PCA tells me that a large amount of time is being spent at a
CALL instruction. Why? The CALL instruction should only consume a
small part of the time spent executing the routine.
First, check page faulting. Sometimes the faulting behavior of
a program causes a moderately called routine to get paged out
just before it is called. If that isn't the case, check for JSB
linkages to an RTL routine.
For performance reasons, some RTL routines use JSB linkages. This
can cause confusion for the user when the /MAIN_IMAGE qualifier
is used. This is especially true with PC sampling data, but can
occur with any kind of data for which you can gather stack PC
data.
Because a JSB linkage does not place a call frame on the stack,
the return address to the site of the call is lost to PCA.

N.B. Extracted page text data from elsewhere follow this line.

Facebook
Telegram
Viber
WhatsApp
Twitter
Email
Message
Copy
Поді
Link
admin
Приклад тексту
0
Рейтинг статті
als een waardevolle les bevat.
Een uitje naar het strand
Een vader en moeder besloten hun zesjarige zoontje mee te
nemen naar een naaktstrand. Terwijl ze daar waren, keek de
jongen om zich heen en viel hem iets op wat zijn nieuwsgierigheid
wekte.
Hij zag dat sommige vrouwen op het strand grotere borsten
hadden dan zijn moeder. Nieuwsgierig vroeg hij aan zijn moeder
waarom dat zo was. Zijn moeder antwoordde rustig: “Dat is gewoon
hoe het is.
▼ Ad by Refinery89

Consequently, the first return address found by /MAIN_IMAGE is
the site of the call to the routine that called the RTL by means
of a JSB linkage. As an example, suppose routine MAIN called
routine FOO which in turn called the RTL via a JSB linkage.
Then, suppose that a PC sampling hit occurred in the RTL. This
will cause the PC of the call to FOO and the PC of the call to
MAIN to be recorded. Thus, in the presence of the /MAIN_IMAGE
qualifier, the first PC within the image is the PC of the call to
FOO. Consequently, FOO's call site will be inflated by the number
of data points in the RTL that are in routines which have JSB
linkages.
Note that the above can yield useful information. If you compare
the time with /MAIN to the time without /MAIN, you can tell how
much time was spent in JSB linkage routines. You cannot, however,
separate the various JSB linkage routines. Note further that if
the JSB routine is called from the main program, the data points
will be lost because there is no caller of the main program.